A apresentação final de todo esse processo acontece exatamente nesta quarta. “O projeto inicia com uma contação de história em Libras feita pela equipe, mas no decorrer das oficinas as crianças vão aprendendo outras coisas. Por fim, começam a passar por um processo de conscientização do próprio corpo, do corpo performático, para contar as próprias histórias”.
Quem explica é a artista e professora Luciellen Castro, 32, cearense criadora do projeto. Segundo ela, a dinâmica artística é inteiramente democrática, abarcando tanto crianças surdas quanto ouvintes, e atribuindo a todas a condução geral da programação. É a primeira vez que Fortaleza recebe a iniciativa após passar por Brasília e Rio de Janeiro.
“Desde o princípio a ideia do projeto é estar em escolas públicas porque acreditamos no ensino público, nesse espaço que precisa ser potencializado. É onde as crianças muitas vezes não têm acessibilidade para estar em projetos artísticos – devido a transporte, condições financeiras, carência etc – e a gente se sente muito privilegiado e grato por isso”.
Desafios e potencialidades
Garantir que todas as crianças sintam-se incluídas na ação é um dos maiores desafios de “A História que eu Vejo”. Isso porque tanto as histórias narradas pelo projeto quanto as oficinas desenvolvidas por ele são pensadas diretamente para o público surdo.
O entendimento do grupo é que, no cotidiano, os surdos são pessoas que acabam sendo muitas vezes esquecidas ou sem acesso facilitado a produções artísticas. “Outro desafio é apresentar ferramentas ao longo das oficinas com o objetivo de dar autonomia para as crianças, para que sejam protagonistas das próprias produções, criações e apresentações”.
Graduada em Teatro, Luciellen contextualiza que a ideia nasceu em Brasília, ganhou nova tessitura no Rio de Janeiro ao também incluir a comunidade escolar na dinâmica, e agora chega a Fortaleza com grande adesão. Não à toa, a procura de professores de outras escolas para que o projeto – contemplado pela Lei Paulo Gustavo – possa ser desenvolvido lá.
A riqueza está nos detalhes. Escuta atenta, presença marcante e investimento em elementos cênicos – como palco, caixas grandes para chamar atenção e uma caixa específica com maior uso da parte grave para reverberar mais forte entre crianças surdas e, assim, permitir que elas sintam a vibração – são pontos-chave nesse processo de encantamento e conhecimento.

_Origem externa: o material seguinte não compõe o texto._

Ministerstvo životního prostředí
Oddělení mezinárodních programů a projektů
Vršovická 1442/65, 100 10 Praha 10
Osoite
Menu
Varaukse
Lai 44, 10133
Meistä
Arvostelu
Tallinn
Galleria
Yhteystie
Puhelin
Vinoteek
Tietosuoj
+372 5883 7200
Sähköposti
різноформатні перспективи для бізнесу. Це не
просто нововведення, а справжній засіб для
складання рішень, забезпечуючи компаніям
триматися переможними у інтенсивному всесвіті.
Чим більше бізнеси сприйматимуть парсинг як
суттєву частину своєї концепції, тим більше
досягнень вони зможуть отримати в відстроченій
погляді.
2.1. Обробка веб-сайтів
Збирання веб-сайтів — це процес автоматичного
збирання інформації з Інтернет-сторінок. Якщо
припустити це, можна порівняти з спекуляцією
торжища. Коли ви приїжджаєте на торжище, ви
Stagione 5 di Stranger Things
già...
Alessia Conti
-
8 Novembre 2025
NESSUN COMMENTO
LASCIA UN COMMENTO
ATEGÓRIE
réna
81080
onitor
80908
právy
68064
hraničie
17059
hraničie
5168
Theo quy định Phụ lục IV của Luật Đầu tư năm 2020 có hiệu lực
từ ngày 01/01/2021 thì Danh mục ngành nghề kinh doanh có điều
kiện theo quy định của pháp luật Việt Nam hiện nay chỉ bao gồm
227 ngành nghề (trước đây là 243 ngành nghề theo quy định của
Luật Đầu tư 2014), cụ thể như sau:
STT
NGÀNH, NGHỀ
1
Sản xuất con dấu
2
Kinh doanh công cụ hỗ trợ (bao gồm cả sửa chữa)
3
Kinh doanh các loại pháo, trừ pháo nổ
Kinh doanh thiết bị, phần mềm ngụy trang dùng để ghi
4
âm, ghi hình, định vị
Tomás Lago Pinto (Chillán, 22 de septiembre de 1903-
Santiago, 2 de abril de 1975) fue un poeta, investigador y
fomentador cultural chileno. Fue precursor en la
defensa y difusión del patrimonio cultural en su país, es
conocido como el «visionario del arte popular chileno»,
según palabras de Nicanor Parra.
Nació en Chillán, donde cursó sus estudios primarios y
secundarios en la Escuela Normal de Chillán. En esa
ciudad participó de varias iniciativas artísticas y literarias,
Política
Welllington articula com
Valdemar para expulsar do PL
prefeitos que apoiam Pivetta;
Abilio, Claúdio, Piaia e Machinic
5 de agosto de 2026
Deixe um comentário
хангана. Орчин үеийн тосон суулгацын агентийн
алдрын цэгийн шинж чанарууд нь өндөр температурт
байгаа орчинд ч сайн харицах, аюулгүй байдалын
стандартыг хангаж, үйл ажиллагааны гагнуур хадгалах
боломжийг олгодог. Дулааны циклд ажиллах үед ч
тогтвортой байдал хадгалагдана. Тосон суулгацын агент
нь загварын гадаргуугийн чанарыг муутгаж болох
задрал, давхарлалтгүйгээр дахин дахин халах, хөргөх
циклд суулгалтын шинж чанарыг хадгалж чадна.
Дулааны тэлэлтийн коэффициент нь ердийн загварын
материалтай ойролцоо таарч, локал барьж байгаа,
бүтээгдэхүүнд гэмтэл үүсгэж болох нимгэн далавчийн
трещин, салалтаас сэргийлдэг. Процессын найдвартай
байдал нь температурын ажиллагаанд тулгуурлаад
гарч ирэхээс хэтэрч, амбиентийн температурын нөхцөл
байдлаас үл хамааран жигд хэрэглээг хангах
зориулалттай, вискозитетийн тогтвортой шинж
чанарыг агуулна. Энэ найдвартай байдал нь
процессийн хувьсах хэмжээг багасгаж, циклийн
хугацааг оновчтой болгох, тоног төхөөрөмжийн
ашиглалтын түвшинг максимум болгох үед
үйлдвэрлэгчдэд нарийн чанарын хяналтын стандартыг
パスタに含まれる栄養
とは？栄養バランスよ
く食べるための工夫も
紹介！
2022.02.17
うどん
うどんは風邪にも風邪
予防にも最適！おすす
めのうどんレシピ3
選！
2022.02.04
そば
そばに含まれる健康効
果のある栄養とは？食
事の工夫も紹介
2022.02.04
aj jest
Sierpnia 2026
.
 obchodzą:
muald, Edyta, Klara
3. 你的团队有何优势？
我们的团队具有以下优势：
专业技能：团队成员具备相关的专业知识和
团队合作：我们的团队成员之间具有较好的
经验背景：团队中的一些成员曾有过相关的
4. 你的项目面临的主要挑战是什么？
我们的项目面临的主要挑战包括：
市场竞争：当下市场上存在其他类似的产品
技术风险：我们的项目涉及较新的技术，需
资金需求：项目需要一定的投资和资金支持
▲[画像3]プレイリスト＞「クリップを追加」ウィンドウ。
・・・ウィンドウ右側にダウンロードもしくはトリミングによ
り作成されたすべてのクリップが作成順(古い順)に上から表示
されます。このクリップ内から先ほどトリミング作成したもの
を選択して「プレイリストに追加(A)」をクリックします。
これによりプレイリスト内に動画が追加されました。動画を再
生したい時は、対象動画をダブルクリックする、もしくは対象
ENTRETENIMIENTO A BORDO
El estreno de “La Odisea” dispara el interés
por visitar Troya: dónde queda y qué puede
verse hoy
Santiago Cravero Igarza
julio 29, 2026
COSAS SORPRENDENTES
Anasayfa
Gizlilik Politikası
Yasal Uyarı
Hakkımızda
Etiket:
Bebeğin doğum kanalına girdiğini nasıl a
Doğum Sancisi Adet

“Acho que a parte mais bonita do nosso projeto é essa socialização em si. Porque não adianta colocar, por exemplo, uma criança surda numa escola de ouvintes com intérprete do lado se não acontece interação entre eles. Por isso que, na formação do projeto, durante as oficinas, o foco é elas construírem, criarem e produzirem juntas”.
De forma pessoal, Luciellen não pretende parar. A artista desenvolve um projeto de teatro musical infantil intitulado “O Menino e o Tempo”. Nele, um dos personagens fala em Libras e toda a história perpassa por essa língua, mais uma vez trazendo-a como protagonista da cena.